I've started so I'll finish.

"the one true resolve of the flame and the bullet is a pile of flesh like an unmanned puppet;
a set of bones gone suddenly still.
and in a lab under every flag right now,
someone's splitting atoms,
and inventing new breakfast cereals in the shape of their nation's borders and drawing brand new maps, discreetly expanding their nation's borders.

it's root root root for the home team.
shout like your dad at the tv screen.
tie a dollar bill around a circus flea,
the fee to flee what you can't see.
(yo, i agree with glee with me).

somebody told me when the bomb hits everybody in a two mile radius will be instantly sublimated,
but if you lay face down on the ground for some time,
avoiding the residual ripples of heat,
you might survive,
permanently fucked up and twisted like you're always underwater refracted.
oh but if you do go gas,
there's nothing you can do if the air that was once you is mingled and mashed with the kicked up molecules of the enemy's former body.
big-kid-tested, motherfucker approved. "

-Hymie's Basement - 21st Century Pop Song

Hi.
I'm Joel.
This is a blog I've decided to create.
That song does a very good job of summing up the indignation that bubbles through my stomach whenever I think of the fantastical flirtations with disaster being perpetrated in the name of 'science' all over the world right now.

I'm not going to spend ages dryly discussing the physics behind nuclear technology.
I wouldnt want to bore you.

I am however going to try do my best to keep an up to date overview of developments within the worlds of nuclear power and weapons, offering my opinions as a young (well... 19) person who will have to inherit these fucking atrocious legacies.

It seems that now is a very good time indeed to start caring about nuclear weapons and power- both are being renewed without democratic consultation by a government which colludes callously with the nuclear lobby- a strange, huge, dangerous entity which for so long seemed dormant.

I feel it's important to show that there are a new generation of anti-nuclear campaigners forming right now, determined not to repeat the mistakes of the past and to build on the achievements of people like CND, The Druridge Bay Campaign and Trident Ploughshares.

BUT ANYWHO, It won't all be that serious. Honest.
There's hillarity lurking in the depths of nuclear politics- in the dodgy deals and hillarious direct actions, in the Sellafield seaguls with radioactive shit and the weird 'environmentalists' who want to bury plutonium in their gardens.
Plus, I'll try get some friends in to write things too... whilst throwing music in every so often too,
Speaking of which-

Here's a exuberant 'slice' of brass band crunk from a sweet free mix I got off http://www.modiba.net/ which sounds like Zach De La Rocha (but better) literally spitting with rage over some antibalas...

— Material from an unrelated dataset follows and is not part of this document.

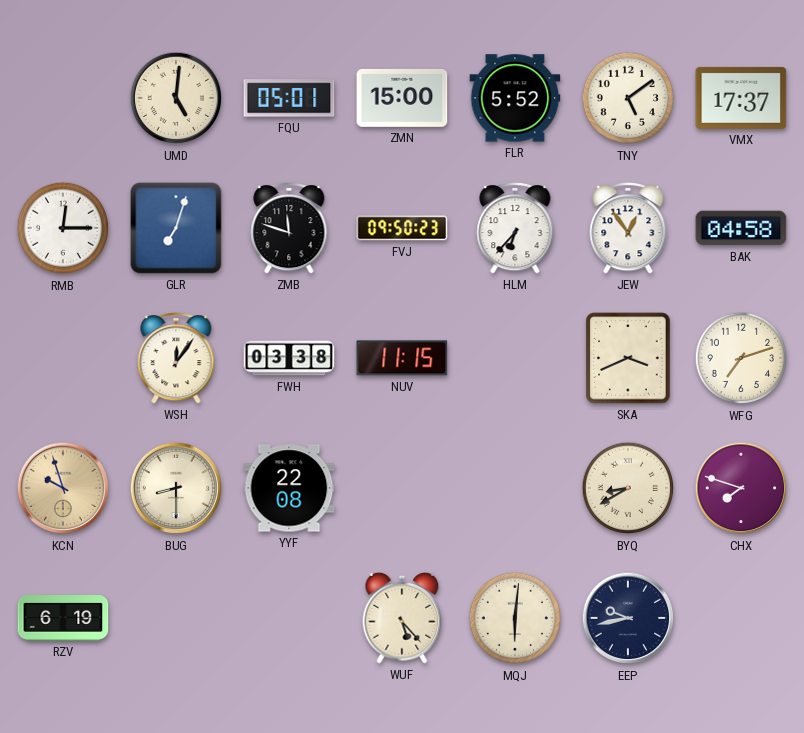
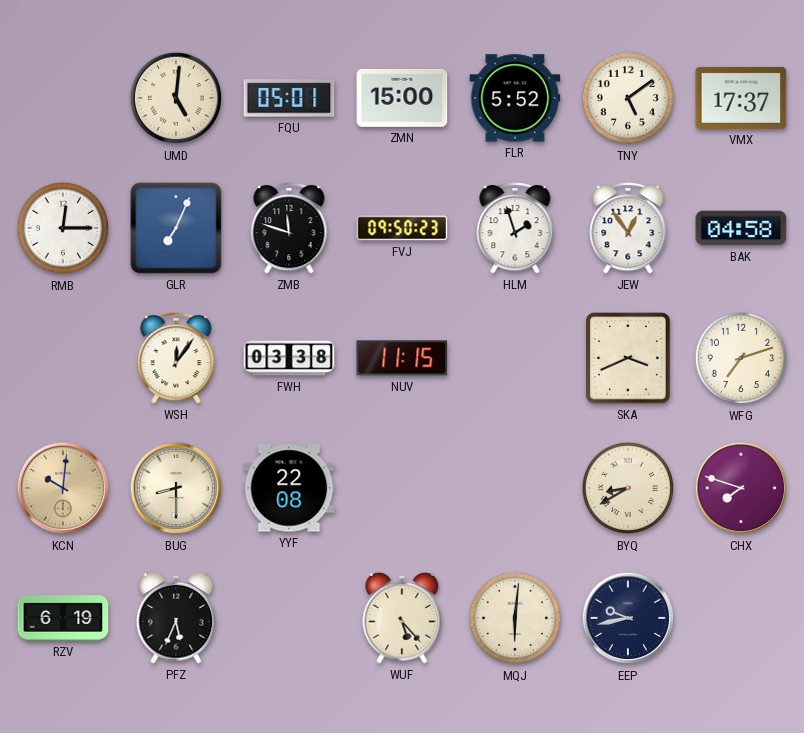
GLR: 7:03 -> 7:04
HLM: 6:37 -> 1:57
KCN: 9:57 -> 10:01
PFZ: none -> 5:34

I wish my school brass band had sounded like this... rather than an the Wizard of Oz tinman with flatulence and asthma.

Youngblood Brass Band- Nuclear Summer
Right click save as tecnophobes!
SEE- caring is FUNKY.

up and atom kids,
x
(I promise to never use that phrase, or the word funky ever again- thought I should get them out of the way early... but realised there is no HTML which translates irony... i?!)